Step 1: Install the SDK
pip install databricks-sdk
Step 2: List and export notebooks
from databricks.sdk import WorkspaceClient
import base64
import re
w = WorkspaceClient()
# List all notebooks in a folder
notebooks = w.workspace.list("/Users/your_folder/")
for item in notebooks:
if item.object_type.name == "NOTEBOOK":
# Export the notebook source
export_response = w.workspace.export(
path=item.path,
format="SOURCE"
)
source_code = base64.b64decode(export_response.content).decode("utf-8")
# Search for Auto Loader (cloudFiles) paths
autoloader_paths = re.findall(
r'\.load\(\s*["\']([^"\']+)["\']',
source_code
)
cloudfiles_paths = re.findall(
r'cloudFiles\.path["\'\s,)]*["\']([^"\']+)["\']',
source_code
)
# Also search for option-based cloudFiles path
option_paths = re.findall(
r'\.option\(\s*["\']cloudFiles\.path["\']\s*,\s*["\']([^"\']+)["\']',
source_code
)
# Search for general spark.read paths
read_paths = re.findall(
r'spark\.read[^)]*\.(csv|parquet|json|orc|delta|format)\([^)]*\)\s*\.load\(\s*["\']([^"\']+)["\']',
source_code,
re.DOTALL
)
if autoloader_paths or cloudfiles_paths or option_paths or read_paths:
print(f"Notebook: {item.path}")
for p in autoloader_paths + cloudfiles_paths + option_paths:
print(f" Path found: {p}")
for fmt, p in read_paths:
print(f" Read path ({fmt}): {p}")
Step 3: For more robust parsing of Auto Loader specifically, look for the common patterns:
# Pattern 1: readStream with cloudFiles format and load path
# spark.readStream.format("cloudFiles").option(...).load("s3://bucket/path")
# Pattern 2: cloudFiles.path option
# .option("cloudFiles.path", "s3://bucket/path")
# Pattern 3: In DLT/SDP notebooks using dlt.read_stream or @Dlt.table
# spark.readStream.format("cloudFiles").load("/mnt/data/input")
Documentation: https://docs.databricks.com/aws/en/dev-tools/sdk-python.html
APPROACH 3: QUERY THE PIPELINES API FOR LAKEFLOW SPARK DECLARATIVE PIPELINES (SDP)
If your Auto Loader code runs inside Lakeflow Spark Declarative Pipelines (SDP), the pipeline definition and settings contain configuration that may reference source paths.
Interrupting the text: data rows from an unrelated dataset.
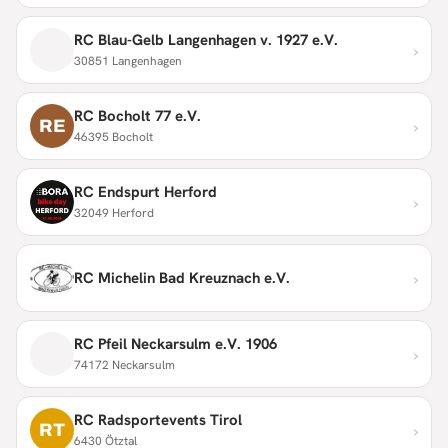
RC Blau-Gelb Langenhagen v. 1927 e.V.
›
30851 Langenhagen
RC Bocholt 77 e.V.
›
RE
46395 Bocholt
RC Endspurt Herford
›
32049 Herford
›
RC Michelin Bad Kreuznach e.V.
RC Pfeil Neckarsulm e.V. 1906
›
74172 Neckarsulm
RC Radsportevents Tirol
›
RT
6430 Ötztal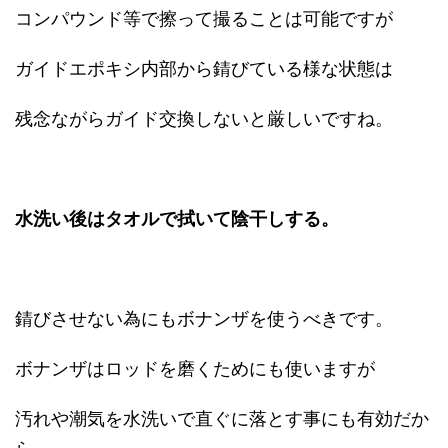
コンパウンド等で擦って撮ることは可能ですが
ガイドエポキシ内部から錆びている様な状態は
残念ながらガイド交換しないと厳しいですね。
水洗い後はタオルで拭いて陰干しする。
錆びさせない為にもボナンザを使うべきです。
ボナンザはロッドを磨くためにも使いますが
汚れや潮気を水洗いで直ぐに落とす事にも有効だか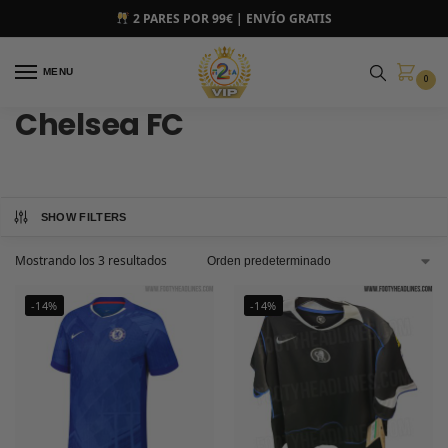
2 PARES POR 99€ | ENVÍO GRATIS
MENU
0
Chelsea FC
SHOW FILTERS
Mostrando los 3 resultados
-14%
-14%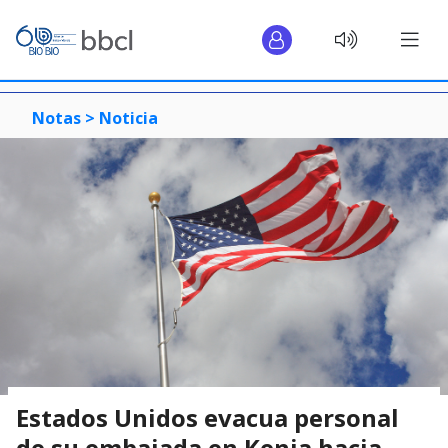
Notas >
Noticia
Estados Unidos evacua personal
de su embajada en Kenia hacia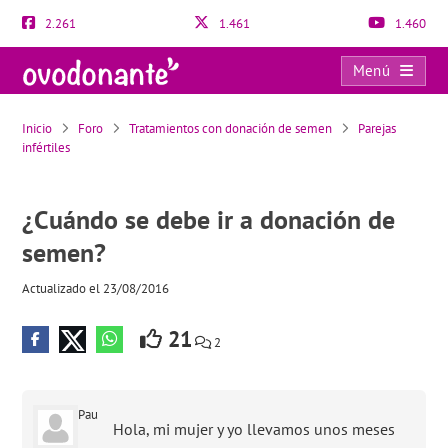
2.261
1.461
1.460
Menú
¿Cuándo se debe ir a donación de semen?
Inicio
Foro
Tratamientos con donación de semen
Parejas
infértiles
¿Cuándo se debe ir a donación de
semen?
Actualizado el 23/08/2016
21
2
Pau
Hola, mi mujer y yo llevamos unos meses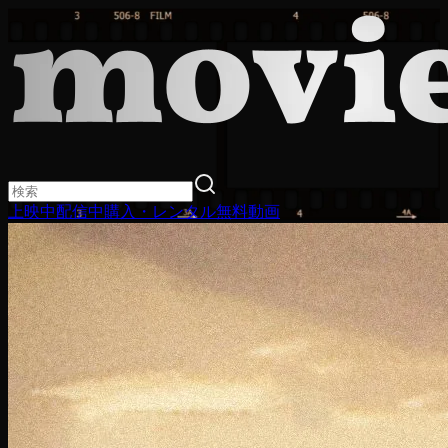
上映中
配信中
購入・レンタル
無料動画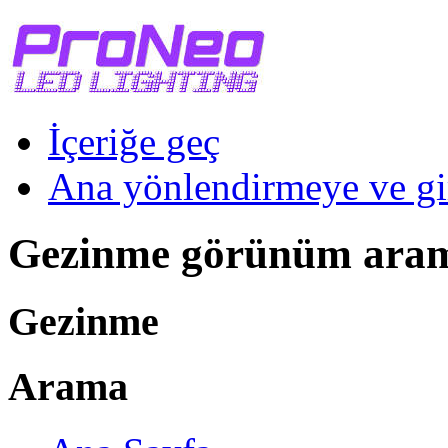
İçeriğe geç
Ana yönlendirmeye ve gi
Gezinme görünüm ara
Gezinme
Arama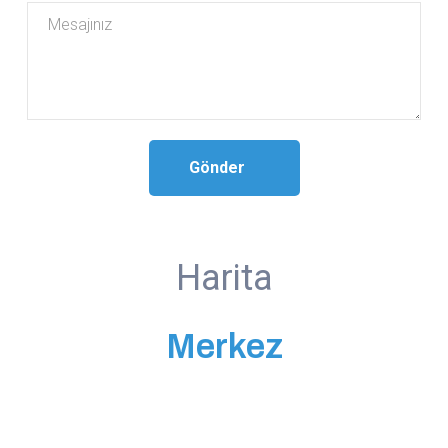
Gönder
Harita
Merkez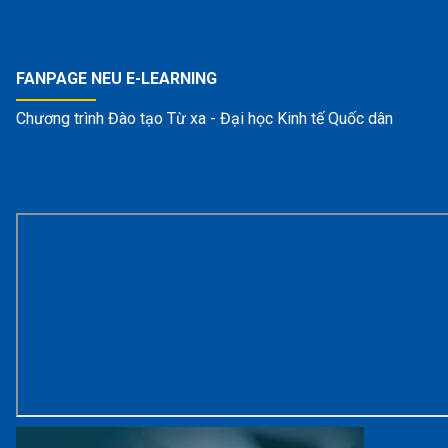
FANPAGE NEU E-LEARNING
Chương trình Đào tạo Từ xa - Đại học Kinh tế Quốc dân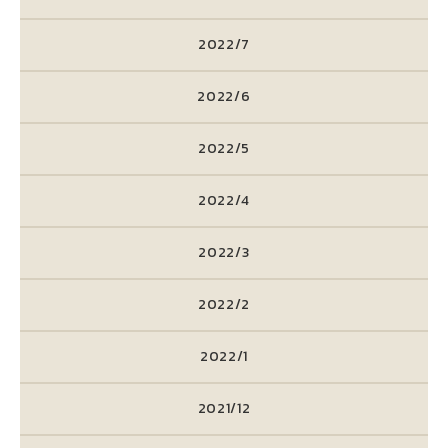
2022/7
2022/6
2022/5
2022/4
2022/3
2022/2
2022/1
2021/12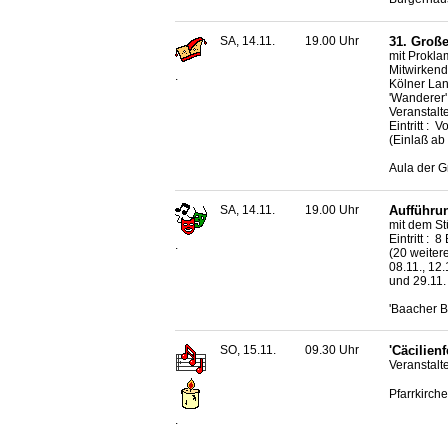
SA, 14.11.
19.00 Uhr
31. Große
mit Prokla
Mitwirkende
.
Kölner Lan
'Wanderer
Veranstalt
Eintritt :
(Einlaß ab
Aula der G
SA, 14.11.
19.00 Uhr
Aufführun
mit dem St
Eintritt : 
.
(20 weitere
08.11., 12.
und 29.11.
'Baacher B
SO, 15.11.
09.30 Uhr
'Cäcilienf
Veranstalt
Pfarrkirche
.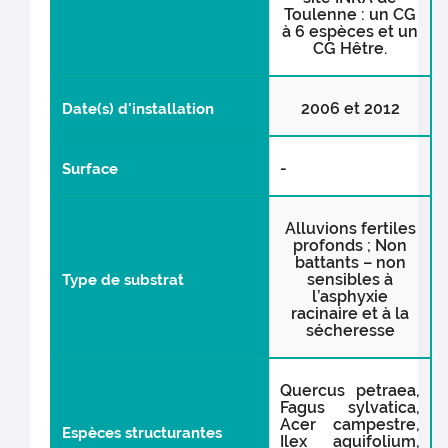
Toulenne : un CG
à 6 espèces et un
CG Hêtre.
2006 et 2012
Date(s) d'installation
-
Surface
Alluvions fertiles
profonds ; Non
battants – non
sensibles à
Type de substrat
l’asphyxie
racinaire et à la
sécheresse
Quercus petraea,
Fagus sylvatica,
Acer campestre,
Espèces structurantes
Ilex aquifolium,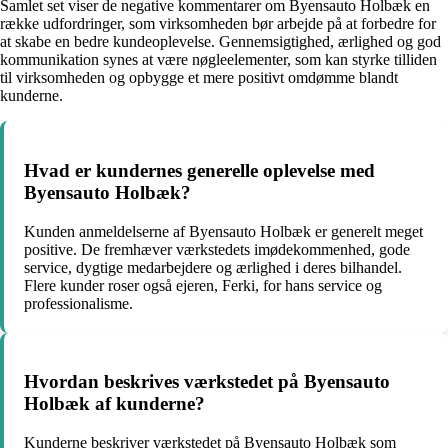
Samlet set viser de negative kommentarer om Byensauto Holbæk en
række udfordringer, som virksomheden bør arbejde på at forbedre for
at skabe en bedre kundeoplevelse. Gennemsigtighed, ærlighed og god
kommunikation synes at være nøgleelementer, som kan styrke tilliden
til virksomheden og opbygge et mere positivt omdømme blandt
kunderne.
Hvad er kundernes generelle oplevelse med
Byensauto Holbæk?
Kunden anmeldelserne af Byensauto Holbæk er generelt meget
positive. De fremhæver værkstedets imødekommenhed, gode
service, dygtige medarbejdere og ærlighed i deres bilhandel.
Flere kunder roser også ejeren, Ferki, for hans service og
professionalisme.
Hvordan beskrives værkstedet på Byensauto
Holbæk af kunderne?
Kunderne beskriver værkstedet på Byensauto Holbæk som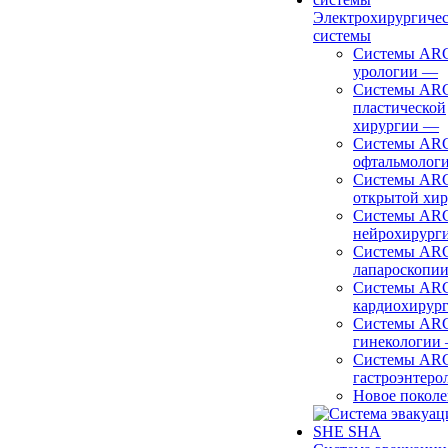
Электрохирургиче
системы
Системы ARC
урологии
—
Системы ARC
пластической
хирургии
—
Системы ARC
офтальмолог
Системы ARC
открытой хи
Системы ARC
нейрохирург
Системы ARC
лапароскопи
Системы ARC
кардиохирур
Системы ARC
гинекологии
Системы ARC
гастроэнтеро
Новое покол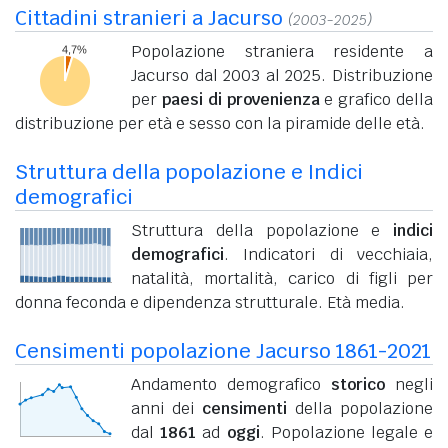
Cittadini stranieri a Jacurso
(2003-2025)
Popolazione straniera residente a
Jacurso dal 2003 al 2025. Distribuzione
per
paesi di provenienza
e grafico della
distribuzione per età e sesso con la piramide delle età.
Struttura della popolazione e Indici
demografici
Struttura della popolazione e
indici
demografici
. Indicatori di vecchiaia,
natalità, mortalità, carico di figli per
donna feconda e dipendenza strutturale. Età media.
Censimenti popolazione Jacurso 1861-2021
Andamento demografico
storico
negli
anni dei
censimenti
della popolazione
dal
1861
ad
oggi
. Popolazione legale e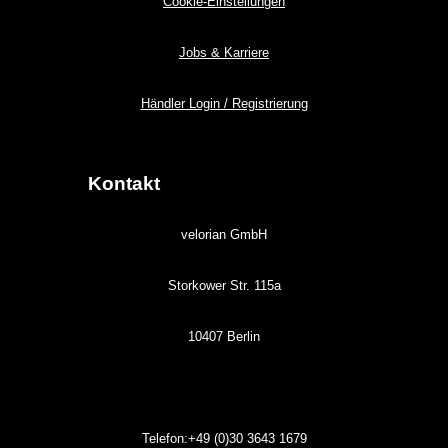
Cookie-Einstellungen
Jobs & Karriere
Händler Login / Registrierung
Kontakt
velorian GmbH
Storkower Str. 115a
10407 Berlin
Telefon:+49 (0)30
3643
1679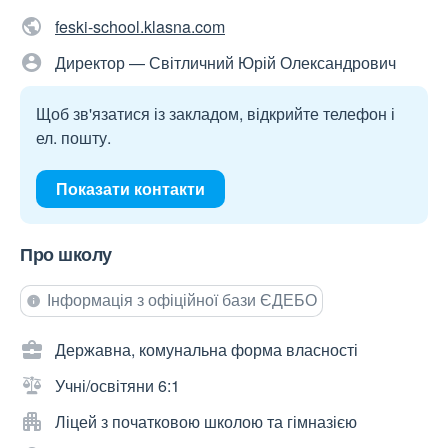
feski-school.klasna.com
Директор — Світличний Юрій Олександрович
Щоб зв'язатися із закладом, відкрийте телефон і
ел. пошту.
Показати контакти
Про школу
Інформація з офіційної бази ЄДЕБО
Державна, комунальна форма власності
Учні/освітяни 6:1
Ліцей з початковою школою та гімназією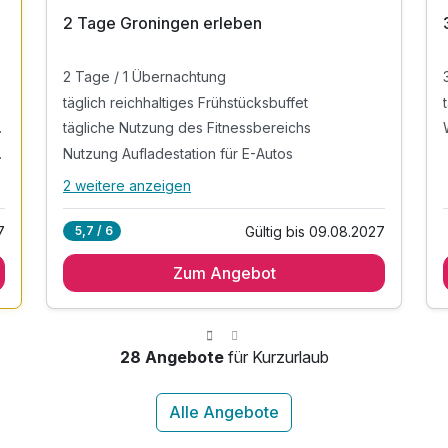
2 Tage Groningen erleben
2 Tage / 1 Übernachtung
täglich reichhaltiges Frühstücksbuffet
ärmebänken, türkischem Dampfbad und Fußbädern
tägliche Nutzung des Fitnessbereichs
servierung während Ihres Aufenthalts)
Nutzung Aufladestation für E-Autos
2 weitere anzeigen
Alle Inklusivleistungen
6 enthalten
7
Gültig bis 09.08.2027
5,7 / 6
2 Tage / 1 Übernachtung
Zum Angebot
täglich reichhaltiges Frühstücksbuffet
tägliche Nutzung des Fitnessbereichs
Nutzung Aufladestation für E-Autos
Parkplatznutzung während des gesamten
28 Angebote
für Kurzurlaub
Aufenthaltes
WLAN-Nutzung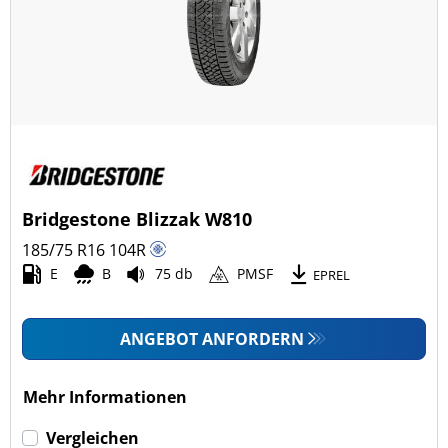
Bridgestone Blizzak W810
185/75 R16
104
R
E
B
75 db
PMSF
EPREL
ANGEBOT ANFORDERN
Mehr Informationen
Vergleichen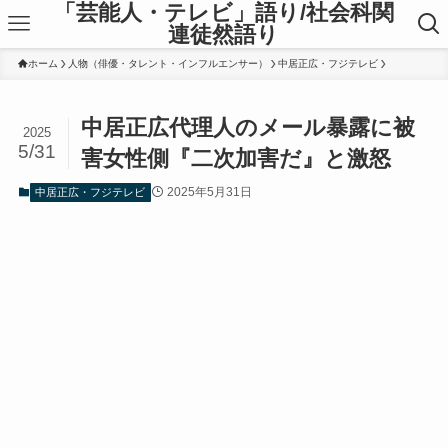
「芸能人・テレビ」語り/社会科関
連徒然語り
ホーム
人物（俳優・タレント・インフルエンサー）
中居正広・フジテレビ
中居正広代理人のメール暴露に被
2025
5/31
害女性側『二次加害だ』と激怒
2025年5月31日
中居正広・フジテレビ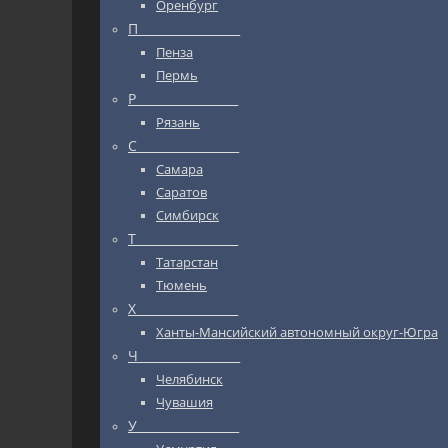
Оренбург
П_________________
Пенза
Пермь
Р_________________
Рязань
С_________________
Самара
Саратов
Симбирск
Т_________________
Татарстан
Тюмень
Х_________________
Ханты-Мансийский автономный округ-Югра
Ч_________________
Челябинск
Чувашия
У_________________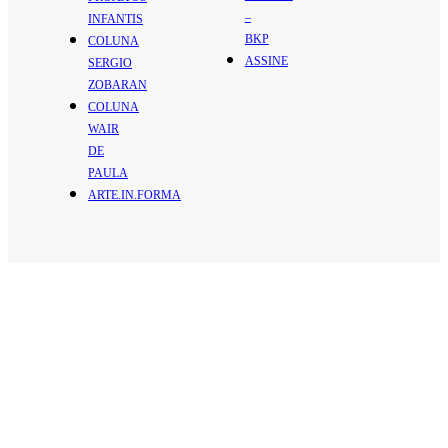
–
INFANTIS
BKP
COLUNA
ASSINE
SERGIO
ZOBARAN
COLUNA
WAIR
DE
PAULA
ARTE.IN.FORMA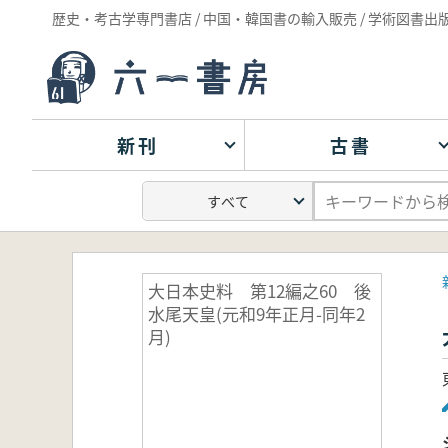
歴史・考古学専門書店 / 中国・韓国書の輸入販売 / 学術図書出
新刊
古書
大日本史料 第12編之60 後
水尾天皇(元和9年正月-同年2
月)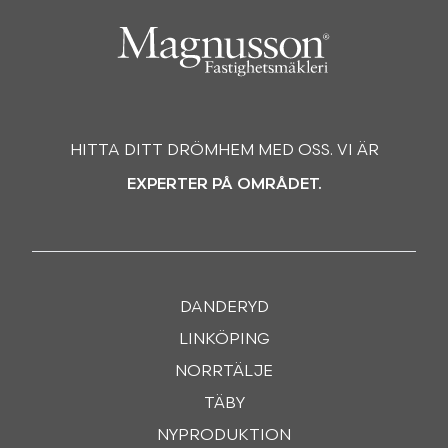
HITTA DITT DRÖMHEM MED OSS. VI ÄR
EXPERTER PÅ OMRÅDET.
DANDERYD
LINKÖPING
NORRTÄLJE
TÄBY
NYPRODUKTION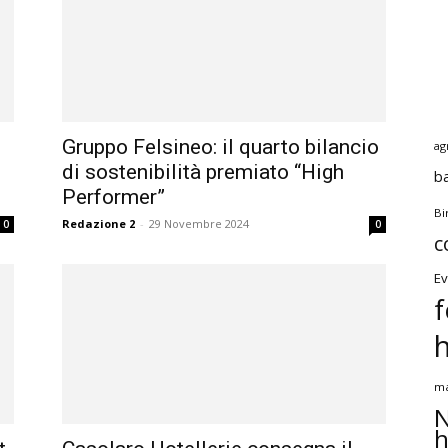
Gruppo Felsineo: il quarto bilancio
ag
di sostenibilità premiato “High
b
Performer”
Bi
Redazione 2
-
29 Novembre 2024
0
0
c
Ev
f
ma
N
h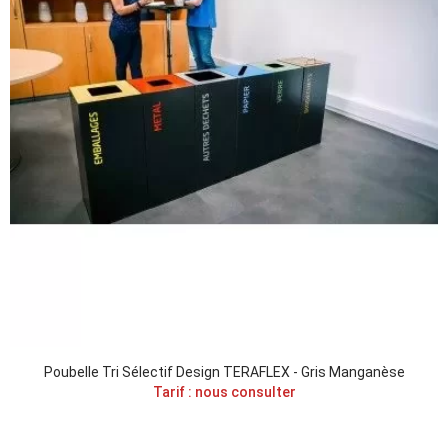
Poubelle Tri Sélectif Design TERAFLEX - Gris Manganèse
Tarif : nous consulter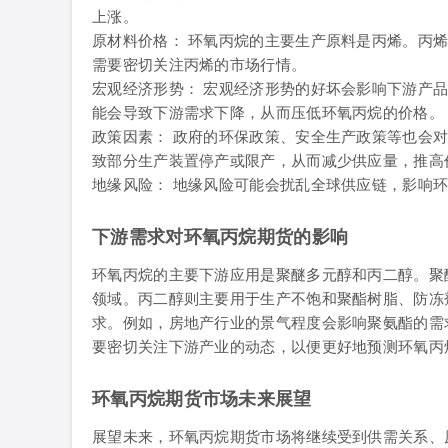
上涨。
原材料价格： 环氧丙烷的主要生产原料是丙烯。丙
需要密切关注丙烯的市场行情。
宏观经济形势： 宏观经济形势的好坏会影响下游产
能会导致下游需求下降，从而压低环氧丙烷的价格。
政策因素： 政府的环保政策、安全生产政策等也会
致部分生产装置停产或限产，从而减少供应量，推高
地缘风险： 地缘风险可能会扰乱全球供应链，影响
下游需求对环氧丙烷期货的影响
环氧丙烷的主要下游应用是聚醚多元醇和丙二醇。聚
领域。丙二醇则主要用于生产不饱和聚酯树脂、防冻
求。例如，房地产行业的景气程度会影响聚氨酯的需
要密切关注下游产业的动态，以便更好地预测环氧丙
环氧丙烷期货市场未来展望
展望未来，环氧丙烷期货市场将继续受到供需关系、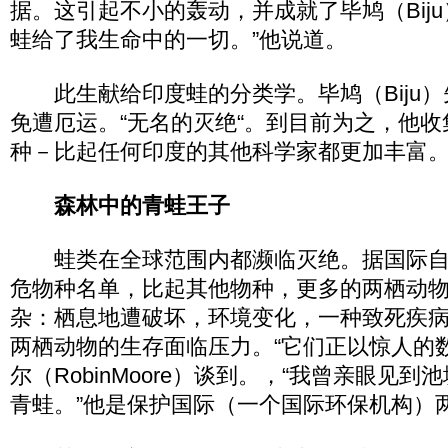
据。这引起不小的轰动，并成就了毕鸠（Biju
蛙给了我生命中的一切。”他说道。
此生献给印度蛙的分类学。毕鸠（Biju）
免遭厄运。“无名的灭绝“。到目前为之，他收
种－比起任何印度的其他科学家都更加丰富
森林中的青蛙王子
蛙类在全球范围内都濒临灭绝。据国际自
危物种名单，比起其他物种，更多的两栖动
杂：栖息地遭破坏，环境变化，一种致死疾
两栖动物的生存面临压力。“它们正以惊人的数
尔（RobinMoore）谈到。，“我曾亲眼见
青蛙。”他是保护国际（一个国际环保机构）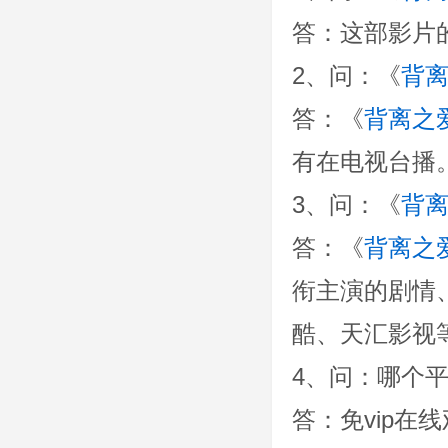
答：这部影片的上映
2、问：《
背
答：《
背离之
有在电视台播
3、问：《
背
答：《
背离之
衔主演的剧情、
酷、天汇影视
4、问：哪个
答：免vip在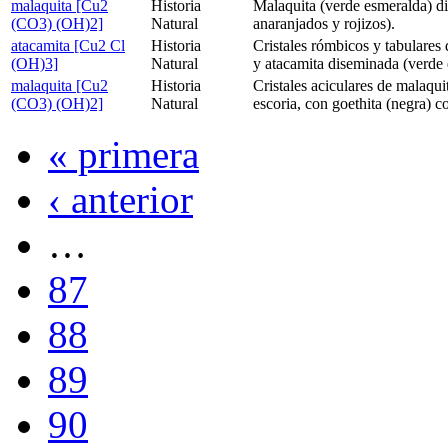
malaquita [Cu2
Historia
Malaquita (verde esmeralda) di
(CO3) (OH)2]
Natural
anaranjados y rojizos).
atacamita [Cu2 Cl
Historia
Cristales rómbicos y tabulares 
(OH)3]
Natural
y atacamita diseminada (verde
malaquita [Cu2
Historia
Cristales aciculares de malaqui
(CO3) (OH)2]
Natural
escoria, con goethita (negra) c
« primera
‹ anterior
…
87
88
89
90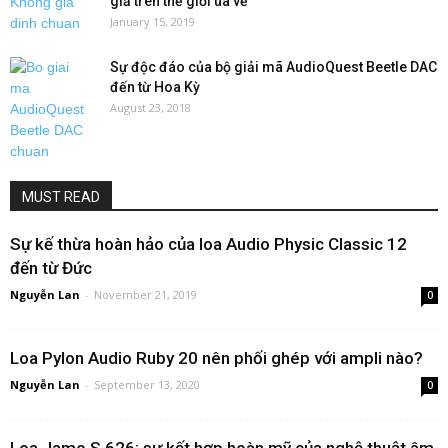
giả trên thế giới ùa về
January 15, 2019
Sự độc đáo của bộ giải mã AudioQuest Beetle DAC
đến từ Hoa Kỳ
August 23, 2018
MUST READ
Sự kế thừa hoàn hảo của loa Audio Physic Classic 12
đến từ Đức
Nguyễn Lan
-
November 21, 2019
0
Loa Pylon Audio Ruby 20 nên phối ghép với ampli nào?
Nguyễn Lan
-
September 13, 2020
0
Loa Jamo S 626: sự kết hợp hoàn mỹ của nghệ thuật âm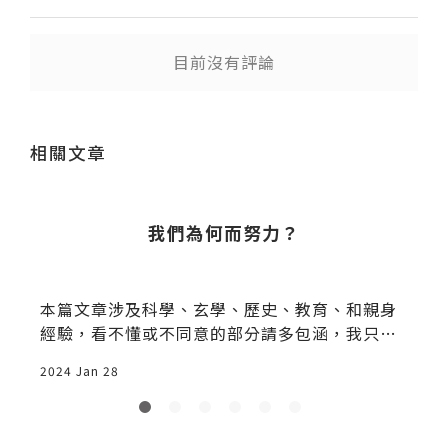
目前沒有評論
送出
相關文章
我們為何而努力？
本篇文章涉及科學、玄學、歷史、教育、和親身
經驗，看不懂或不同意的部分請多包涵，我只是
誠實地想把我
2024 Jan 28
2
嚴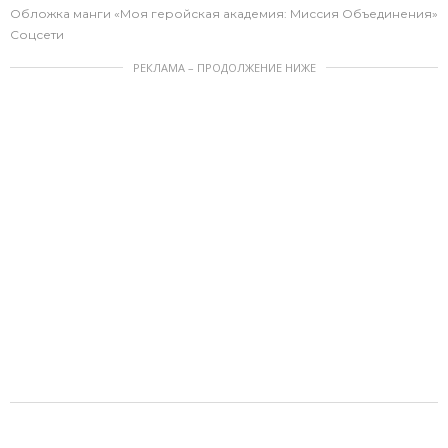
Обложка манги «Моя геройская академия: Миссия Объединения»
Соцсети
РЕКЛАМА – ПРОДОЛЖЕНИЕ НИЖЕ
You can retrieve this via the SDK:
from databricks.sdk import WorkspaceClient
w = WorkspaceClient()
# List all pipelines
pipelines = w.pipelines.list_pipelines()
for pipeline in pipelines:
detail = w.pipelines.get(pipeline_id=pipeline.pipeline_id)
print(f"Pipeline: {detail.name}")
print(f" Libraries: {detail.spec.libraries}")
print(f" Configuration: {detail.spec.configuration}")
The configuration dictionary often contains cloudFiles.path or other source path settings that are passed into the pipeline notebooks.
APPROACH 4: COMBINE WITH THE DATABRICKS CLI
You can also use the Databricks CLI to export notebooks in bulk for parsing:
databricks workspace export-dir /Users/ ./exported_notebooks --overwrite
Then use standard text search tools (grep, ripgrep, etc.) to find read paths:
grep -rn "cloudFiles" ./exported_notebooks/
grep -rn "\.load(" ./exported_notebooks/
grep -rn "spark\.read" ./exported_notebooks/
SUMMARY
For runtime lineage (what paths were actually read): use system.access.table_lineage, which captures cloud storage paths including Auto Loader sources.
For static code analysis (what paths are in the code): use the Databricks SDK to export notebook source and parse with regex or AST tools.
For pipeline-specific paths: query the Pipelines API for configuration values.
The lineage system tables approach is typically the most reliable because it captures what actually executed, rather than what the code text contains (which may use variables, widgets, or dynamic path construction).
* This reply used an agent system I built to research and draft this response based on the wide set of documentation I have available and previous memory. I personally review the draft for any obvious issues and for monitoring system reliability and update it when I detect any drift, but there is still a small chance that something is inaccurate, especially if you are experimenting with brand new features.